Supplied data section start
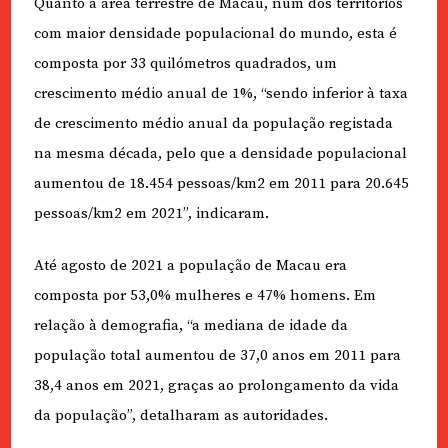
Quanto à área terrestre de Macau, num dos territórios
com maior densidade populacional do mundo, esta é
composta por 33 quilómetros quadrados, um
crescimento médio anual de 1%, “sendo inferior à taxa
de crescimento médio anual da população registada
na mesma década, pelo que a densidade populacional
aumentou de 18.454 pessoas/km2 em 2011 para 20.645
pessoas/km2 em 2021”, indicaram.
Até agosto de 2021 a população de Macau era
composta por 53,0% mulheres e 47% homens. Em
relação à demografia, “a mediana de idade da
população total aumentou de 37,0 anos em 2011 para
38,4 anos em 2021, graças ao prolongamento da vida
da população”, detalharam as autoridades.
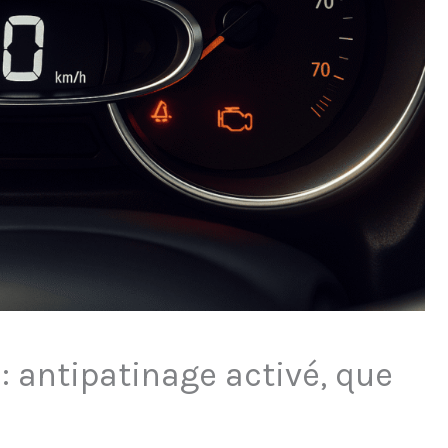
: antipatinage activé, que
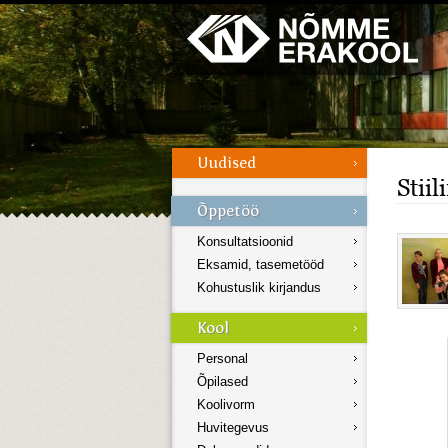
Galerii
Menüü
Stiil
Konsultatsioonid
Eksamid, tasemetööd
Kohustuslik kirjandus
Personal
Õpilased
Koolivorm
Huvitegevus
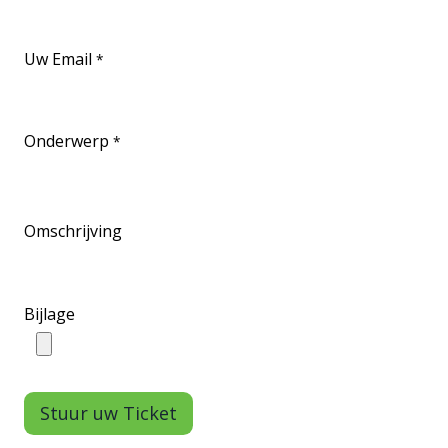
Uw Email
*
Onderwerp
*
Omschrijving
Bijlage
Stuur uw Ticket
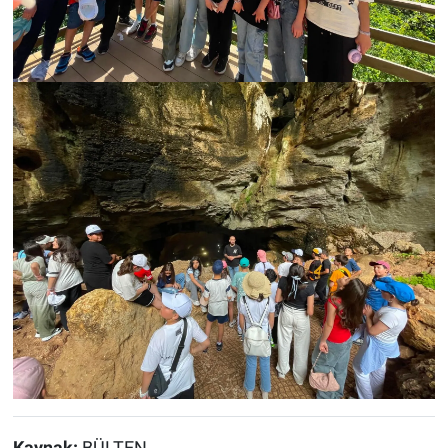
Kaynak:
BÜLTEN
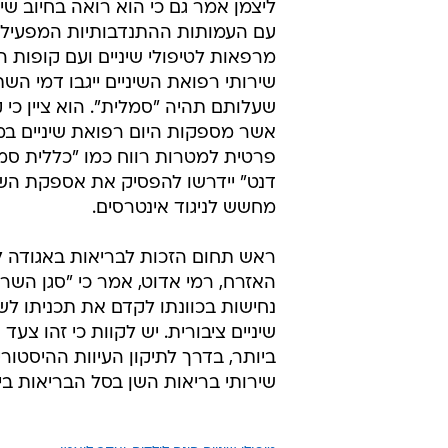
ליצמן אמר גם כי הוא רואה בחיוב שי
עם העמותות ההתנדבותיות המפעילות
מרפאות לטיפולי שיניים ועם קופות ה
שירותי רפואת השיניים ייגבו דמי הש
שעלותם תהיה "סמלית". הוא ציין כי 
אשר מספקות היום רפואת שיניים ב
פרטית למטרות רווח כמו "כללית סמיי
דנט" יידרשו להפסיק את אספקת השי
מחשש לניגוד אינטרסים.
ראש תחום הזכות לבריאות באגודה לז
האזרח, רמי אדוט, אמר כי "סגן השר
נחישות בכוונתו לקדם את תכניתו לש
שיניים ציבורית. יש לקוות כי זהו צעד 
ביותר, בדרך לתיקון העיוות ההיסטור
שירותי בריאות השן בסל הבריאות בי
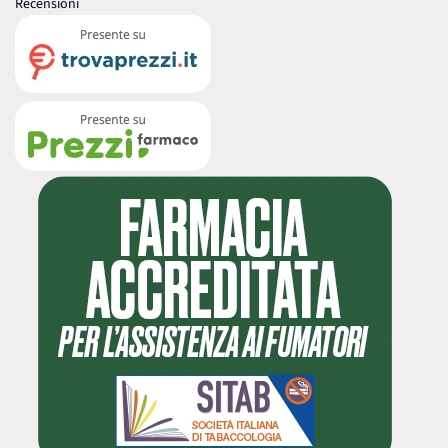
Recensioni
Supplied data section end
Problem to work on: Take the records above from their first line through the line with "שיניים ציבורית. יש לקוות כי זהו צעד" and set those lines down word for word, minus the pictures.

Result of this task:
Quanto à área terrestre de Macau, num dos territórios
com maior densidade populacional do mundo, esta é
composta por 33 quilómetros quadrados, um
crescimento médio anual de 1%, “sendo inferior à taxa
de crescimento médio anual da população registada
na mesma década, pelo que a densidade populacional
aumentou de 18.454 pessoas/km2 em 2011 para 20.645
pessoas/km2 em 2021”, indicaram.
Até agosto de 2021 a população de Macau era
composta por 53,0% mulheres e 47% homens. Em
relação à demografia, “a mediana de idade da
população total aumentou de 37,0 anos em 2011 para
38,4 anos em 2021, graças ao prolongamento da vida
da população”, detalharam as autoridades.
: antipatinage activé, que
Galerii
Menüü
Stiil
Konsultatsioonid
Eksamid, tasemetööd
Kohustuslik kirjandus
Personal
Õpilased
Koolivorm
Huvitegevus
Uw Email
*
Onderwerp
*
Omschrijving
Bijlage
Stuur uw Ticket
Kaynak:
BÜLTEN
ליצמן אמר גם כי הוא רואה בחיוב שי
עם העמותות ההתנדבותיות המפעילות
מרפאות לטיפולי שיניים ועם קופות ה
שירותי רפואת השיניים ייגבו דמי הש
שעלותם תהיה "סמלית". הוא ציין כי 
אשר מספקות היום רפואת שיניים ב
פרטית למטרות רווח כמו "כללית סמיי
דנט" יידרשו להפסיק את אספקת השי
מחשש לניגוד אינטרסים.
ראש תחום הזכות לבריאות באגודה לז
האזרח, רמי אדוט, אמר כי "סגן השר
נחישות בכוונתו לקדם את תכניתו לש
שיניים ציבורית. יש לקוות כי זהו צעד 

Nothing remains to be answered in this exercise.